■ **What you should do**: Quote exactly and only this range of lines in the data below: the line that holds "Reg 2: Praxisaufträge Betrieb" to the line that holds "Reg 3: Lernaufträge Berufsfachschule", both included.

Stored data:
┏━━

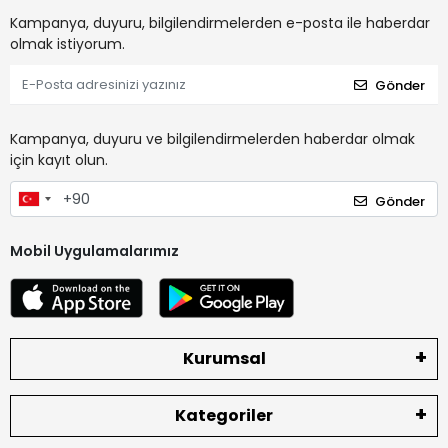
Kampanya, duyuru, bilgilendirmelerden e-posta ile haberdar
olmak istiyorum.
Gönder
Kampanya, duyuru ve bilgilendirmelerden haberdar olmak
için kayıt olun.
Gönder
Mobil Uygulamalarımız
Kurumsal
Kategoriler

┗━━
┏━━

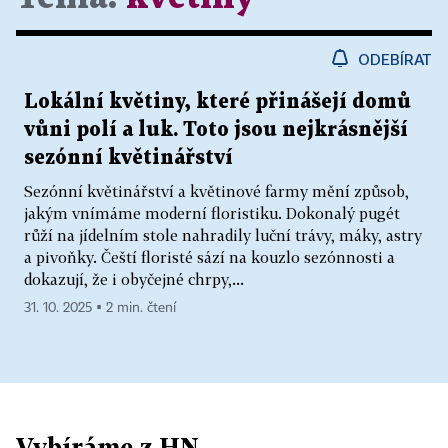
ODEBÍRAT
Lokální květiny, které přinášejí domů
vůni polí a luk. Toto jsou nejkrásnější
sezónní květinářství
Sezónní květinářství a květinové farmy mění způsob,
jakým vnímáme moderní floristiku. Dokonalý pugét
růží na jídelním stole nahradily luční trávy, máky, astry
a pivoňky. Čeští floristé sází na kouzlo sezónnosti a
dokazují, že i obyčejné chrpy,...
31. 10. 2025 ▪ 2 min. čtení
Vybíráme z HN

┗━━
┏━━

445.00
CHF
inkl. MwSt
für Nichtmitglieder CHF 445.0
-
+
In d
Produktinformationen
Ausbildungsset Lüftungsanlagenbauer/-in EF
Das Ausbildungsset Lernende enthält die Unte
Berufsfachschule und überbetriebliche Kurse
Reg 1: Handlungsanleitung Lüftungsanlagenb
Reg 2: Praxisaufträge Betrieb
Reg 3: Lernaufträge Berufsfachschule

┗━━

■ **The completed task**:
Reg 2: Praxisaufträge Betrieb
Reg 3: Lernaufträge Berufsfachschule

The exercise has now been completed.